◆ What this task involves
Wherever "Twin" occurs in the entries, copy the line that holds it.

◆ Entries shown
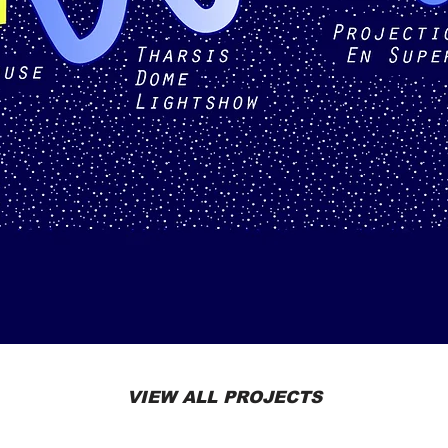
VIEW ALL PROJECTS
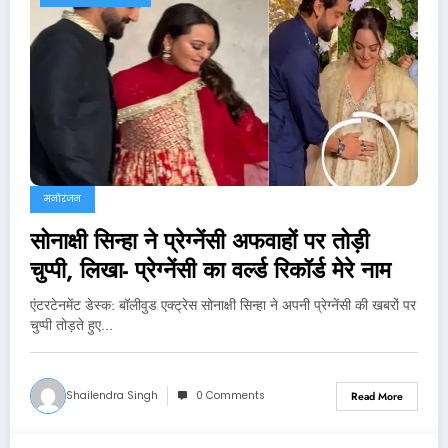
मनोरंजन
सोनाक्षी सिन्हा ने प्रेग्नेंसी अफवाहों पर तोड़ी
चुप्पी, लिखा- प्रेग्नेंसी का वर्ल्ड रिकॉर्ड मेरे नाम
एंटरटेनमेंट डेस्‍क: बॉलीवुड एक्ट्रेस सोनाक्षी सिन्हा ने अपनी प्रेग्नेंसी की खबरों पर
चुप्पी तोड़ते हुए…
Shailendra Singh
0 Comments
Read More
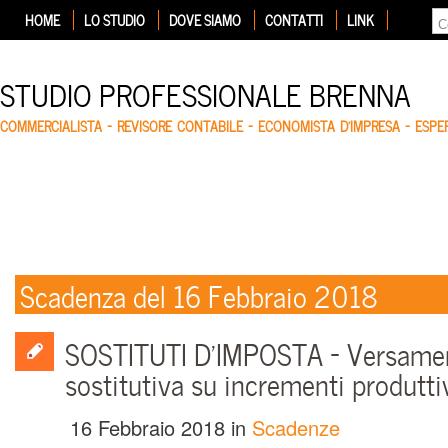
HOME
LO STUDIO
DOVE SIAMO
CONTATTI
LINK
STUDIO PROFESSIONALE BRENNA
COMMERCIALISTA – REVISORE CONTABILE – ECONOMISTA D'IMPRESA – ESP
Scadenza del 16 Febbraio 2018
SOSTITUTI D’IMPOSTA – Versame
sostitutiva su incrementi produtti
16 Febbraio 2018
in
Scadenze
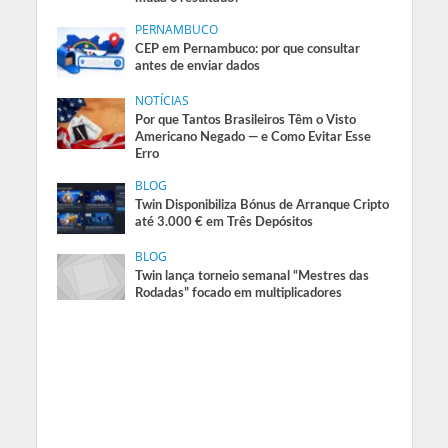
PERNAMBUCO
CEP em Pernambuco: por que consultar
antes de enviar dados
NOTÍCIAS
Por que Tantos Brasileiros Têm o Visto
Americano Negado — e Como Evitar Esse
Erro
BLOG
Twin Disponibiliza Bónus de Arranque Cripto
até 3.000 € em Três Depósitos
BLOG
Twin lança torneio semanal “Mestres das
Rodadas” focado em multiplicadores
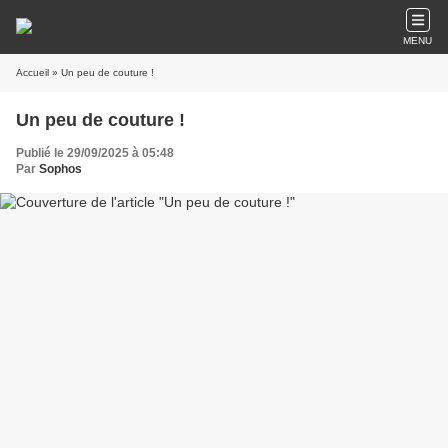
MENU
Accueil
» Un peu de couture !
Un peu de couture !
Publié le 29/09/2025 à 05:48
Par
Sophos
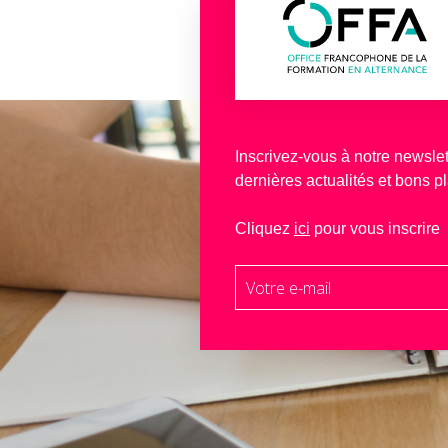
Inscrivez-vous à notre newslet
dernières actualités et bons p
Cliquez
ici
pour vous inscrire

◆ Answer below
Twin Disponibiliza Bónus de Arranque Cripto
Twin lança torneio semanal “Mestres das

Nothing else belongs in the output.